§ **TASK OBJECTIVE**: Would you return every entry below exactly as written, without its images?

** EXTRACTED INFORMATION follows **

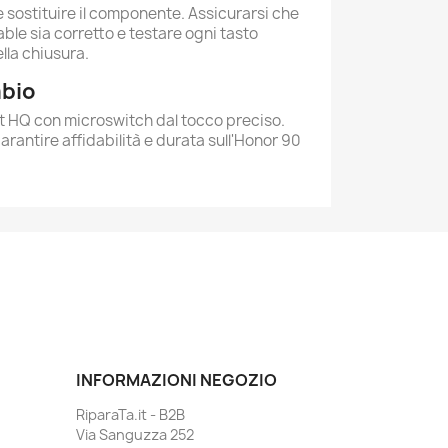
e sostituire il componente. Assicurarsi che
cable sia corretto e testare ogni tasto
lla chiusura.
mbio
HQ con microswitch dal tocco preciso.
garantire affidabilità e durata sull'Honor 90
INFORMAZIONI NEGOZIO
RiparaTa.it - B2B
Via Sanguzza 252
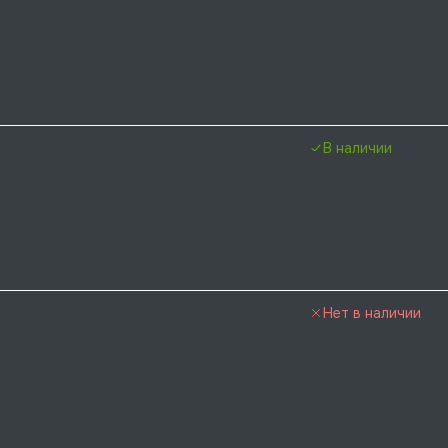
В наличии
Нет в наличии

** End of EXTRACTED INFORMATION **

§ **SOLUTION FOR THIS PROBLEM**:
e sostituire il componente. Assicurarsi che
cable sia corretto e testare ogni tasto
lla chiusura.
mbio
HQ con microswitch dal tocco preciso.
garantire affidabilità e durata sull'Honor 90
INFORMAZIONI NEGOZIO
RiparaTa.it - B2B
Via Sanguzza 252
В наличии
Нет в наличии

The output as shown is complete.